Est-ce qu’il y a vraiment autre chose ? Je veux dire, est-ce que la vie continue ? Dehors, là où lui n’est pas, le vent et la pluie, la solitude, le froid. Ici 27 degrés, le plaid violet, les messages fessefouillesques, mon rire et nos deux corps pelotonnés, son ventre contre le mien, mon souffle sur sa joue, le sien contre mon sein. On est bien.

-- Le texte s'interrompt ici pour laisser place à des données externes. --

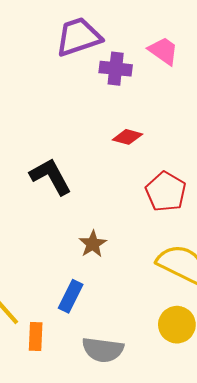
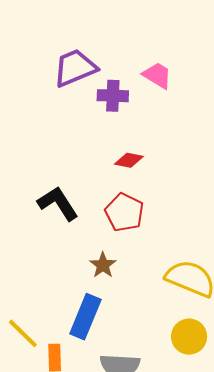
red pentagon: (166, 192) -> (124, 212), moved
blue rectangle: (71, 296) -> (85, 317), size x1.4

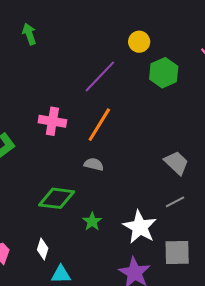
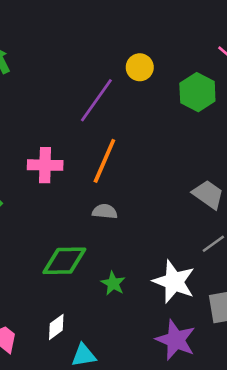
yellow circle: (139, 42) -> (140, 67), moved
green hexagon: (164, 73) -> (197, 92), moved
white diamond: (43, 249) -> (56, 327), turned 45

Pourtant j’ai bravé le mistral en minijupe et talons hauts pour fêter mes 25 hivers. Un peu déçue, bien vite ravie. J’ai bu du champagne rosé, j’ai dansé au son des guitares, j’ai même fumé. Et c’était bon, bon sang. « Tu te rends compte ? Je suis maman ». Y’a pas si longtemps, mes talons aiguille trouaient la banquette sur laquelle je dansais/dormais/pleurais, saoule, souvent. Y’a pas si longtemps, mes talons aiguille heurtaient malencontreusement les orteils d’une fille qui s’était un peu trop approchée de mon mec. Y’a pas si longtemps, on criait « On irait au café Pouchkine, boire une vodka », « Je voudrais que tu te ramènes devant, que tu sois là de temps en temps (mais pas tout l’temps) », « La vie est une machine à bikou », « Lalolaïlalolaï ». Y'a pas si longtemps. 

Et vers quatre heures du matin, l’urgence de rentrer à la maison, conduire un peu vite, sortir de la voiture en vitesse, filer sous la douche pour éliminer cette odeur de cigarette beurk et se jeter sous la couette pour une tétée tendresse, une tétée câlin, une tétée on s’est manqué hein mon bébé, une tétée je t’aime si fort tu sais, une tétée plus jamais de ma vie je te laisse même pas pour rire c’est fini promis juré.

On a essayé de mettre au point une stratégie du coucher, et l’évidence : il dormirait mieux tout seul. Oui mais non, vraiment c’est viscéral j’en suis incapable. Je le plains un peu, d’avoir une maman comme moi, j’espère que je lui collerai moins aux basques quand il sera plus vieux. C’est drôle, quand j’étais enceinte, j’étais heureuse que ce soit un garçon. Une fille, je l’aurais aimée comme ma mère m’aime, de façon très fusionnelle. Un garçon c’est différent, je me disais. Mon cul, ouais. Je l’aime tellement que ça déborde de mes yeux, que ça transpire de mon corps, que je le serre fort parce que je voudrais encore qu’on ne fasse qu’un. « Je voudrais qu’on me le greffe » m’a dit S. Chaque cellule, de l’amour.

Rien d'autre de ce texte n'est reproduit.